The climb up the cobblestone path to the top (missed this somehow and realised when it was too late) is strenuous but apparently well worth the panoramic vista.
Along the trails you’ll see tacky weird cartoon sculptures. Vietnam seems to like its strange sculptures as I have seen many scattered throughout different parks in this country.
Wander around the large local market to experience a taste of local everyday life and some very interesting scenes.
Day trek to terraced rice fields in Shin Chai Village
With a day trek (680,000VND) to the rice fields and a couple of H’mong villages booked with the Tourist Office in town, I’m very excited to start the tour.
The day includes an English-speaking guide, lunch, visit to the villages, and the minibus back to town (Sapa – Matra – Ta Phin – Sapa).
After heavy rains during the night, the trek’s path is very slippery. It always seems to rain here at the moment.
Some of the people on the trek struggle as they slide and fall down the tracks. So, our guide decided to continue the rest of the trek by detouring and walking on the road – a little disappointing but no one wants an accident.
Although it’s winter and freezing cold here, the scenery on the 4-hour walk before lunch is striking.
Once you arrive at the Má Cha (H’Mong) village for lunch, the village touts follow you until you buy something – even whilst you eat lunch they constantly badger you – annoying.
The Black H’mong and Red Zhao women are very skilled and relentless at badgering, but as this is how they make their money, you can’t blame them really.
After lunch, you take a short walk to the Lá Phin (Dao People) Village and walk another two hours to where the minibus is waiting to take you back to Sapa.
Expect to see more impressive scenery and if the fog hasn’t lifted, it’s even more spectacular.
Would have loved to have done more trekking but alas, the plan is to head back to Hanoi and on to Tallin (Estonia) for a change of scenery through Eastern Europe.
I definitely want to return to explore more of this gorgeous isolated region, as it is not so frequented by foreigners, yet.
Thai Binh Sapa Hotel (Ham Rong street, behind the Center Church) is a lovely and cosy hotel but our room is very cold. Unfortunately, Sapa isn’t renown for its central heating or much heating at all.

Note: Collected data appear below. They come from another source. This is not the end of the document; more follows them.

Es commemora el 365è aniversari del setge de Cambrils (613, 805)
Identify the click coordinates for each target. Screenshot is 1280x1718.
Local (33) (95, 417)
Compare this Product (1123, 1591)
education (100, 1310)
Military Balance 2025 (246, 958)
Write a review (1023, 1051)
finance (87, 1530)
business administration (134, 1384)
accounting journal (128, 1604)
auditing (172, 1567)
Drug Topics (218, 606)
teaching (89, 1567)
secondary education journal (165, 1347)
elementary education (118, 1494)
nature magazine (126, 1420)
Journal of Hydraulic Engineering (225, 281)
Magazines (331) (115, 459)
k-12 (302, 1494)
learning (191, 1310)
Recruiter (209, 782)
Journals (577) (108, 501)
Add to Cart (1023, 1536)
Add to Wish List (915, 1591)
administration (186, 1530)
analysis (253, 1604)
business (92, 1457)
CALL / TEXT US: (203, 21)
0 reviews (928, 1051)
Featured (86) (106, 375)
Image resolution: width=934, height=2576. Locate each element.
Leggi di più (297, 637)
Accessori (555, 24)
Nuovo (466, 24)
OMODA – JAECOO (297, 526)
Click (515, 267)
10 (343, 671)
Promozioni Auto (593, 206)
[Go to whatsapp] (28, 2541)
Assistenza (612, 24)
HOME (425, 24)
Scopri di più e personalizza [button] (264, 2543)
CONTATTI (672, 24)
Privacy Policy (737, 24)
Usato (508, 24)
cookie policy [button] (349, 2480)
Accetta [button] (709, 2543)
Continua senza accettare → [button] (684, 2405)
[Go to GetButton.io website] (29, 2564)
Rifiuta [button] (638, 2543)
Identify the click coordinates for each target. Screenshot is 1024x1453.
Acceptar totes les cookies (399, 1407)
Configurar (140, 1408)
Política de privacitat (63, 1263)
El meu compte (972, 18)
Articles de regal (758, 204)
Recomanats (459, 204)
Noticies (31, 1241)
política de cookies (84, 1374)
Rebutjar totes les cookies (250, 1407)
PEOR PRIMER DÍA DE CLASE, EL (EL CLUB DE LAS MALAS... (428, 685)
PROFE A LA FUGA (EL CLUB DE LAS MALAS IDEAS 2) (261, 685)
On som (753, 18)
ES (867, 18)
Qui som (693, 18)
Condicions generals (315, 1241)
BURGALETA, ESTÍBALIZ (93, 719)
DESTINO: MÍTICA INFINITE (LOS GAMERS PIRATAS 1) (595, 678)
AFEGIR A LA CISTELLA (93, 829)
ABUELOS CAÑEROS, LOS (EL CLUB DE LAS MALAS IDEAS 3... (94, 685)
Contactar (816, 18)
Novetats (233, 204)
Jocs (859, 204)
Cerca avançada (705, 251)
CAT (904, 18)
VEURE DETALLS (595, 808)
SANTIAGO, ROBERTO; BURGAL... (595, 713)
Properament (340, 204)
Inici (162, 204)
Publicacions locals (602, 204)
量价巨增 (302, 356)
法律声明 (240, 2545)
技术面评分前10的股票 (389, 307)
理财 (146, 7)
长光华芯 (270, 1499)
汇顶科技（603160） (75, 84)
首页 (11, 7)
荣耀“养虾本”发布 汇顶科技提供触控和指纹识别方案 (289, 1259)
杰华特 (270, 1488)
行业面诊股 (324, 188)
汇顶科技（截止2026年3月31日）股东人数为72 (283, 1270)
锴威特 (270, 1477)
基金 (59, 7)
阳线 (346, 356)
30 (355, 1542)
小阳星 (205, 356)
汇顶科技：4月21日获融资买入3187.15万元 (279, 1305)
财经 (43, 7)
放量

The cold and wet soaks into your bones.
Some accommodation in Sapa offers open fire places in the reception area and some restaurants also have fires, but not everywhere.
Everything is provided in the room and the breakfasts are excellent. The fresh Vietnamese coffee at breakfast is served over a tea light candle and is wonderful!
The room has good hot water, a heater, and electric blankets are provided but it is still cold. Very lovely and welcoming staff. The hotel is a 10-minute walk to the town centre. Only stayed five nights in Sapa during the two-month stay in Vietnam and wish we’d had more time, but will definitely return to this stunning region.
The ‘Set ‘ menu (three-course meal) for a standard price seems to be very popular with many restaurants in Sapa. You will only find minor variations in dishes and price between restaurants.
Antique Sapa Restaurant
On 22A Phan Xi Pang Str, this café, bar, and restaurant offers good service and delicious ‘Set’ dinner meals at the best prices and quality in town. An open fire warms up the candle-lit room, making this a lovely cosy ambiance. Ate here a couple of nights but be warned, the main portions are quite large.
Buy almost everything you need at Sapa’s only supermarket (Ngu Chi Son), especially if you’re doing a couple of days of trekking.
Prices are reasonable and you can even buy local freshly baked bread and pastries here; chocolate is sold but very expensive.
Sapa to Hanoi
The Hưng Thành Travel sleeper bus (250,000VND) to Hanoi leaves at 08:00hrs from Sapa’s bus terminal (centre of town, near the lake) and is supposed to take around 5 to 6 hours.
Our bus driver thinks he’s the only passenger on board and makes his own rules along the way stopping when he wants for a smoke, drink, or to pee behind the bus. He even decided to stop only an hour out of Hanoi for lunch – annoying. Following lunch, the driver gave us the scenic route around Hanoi’s back alleys and suburbs, so the trip took about 7 hours…are we there yet?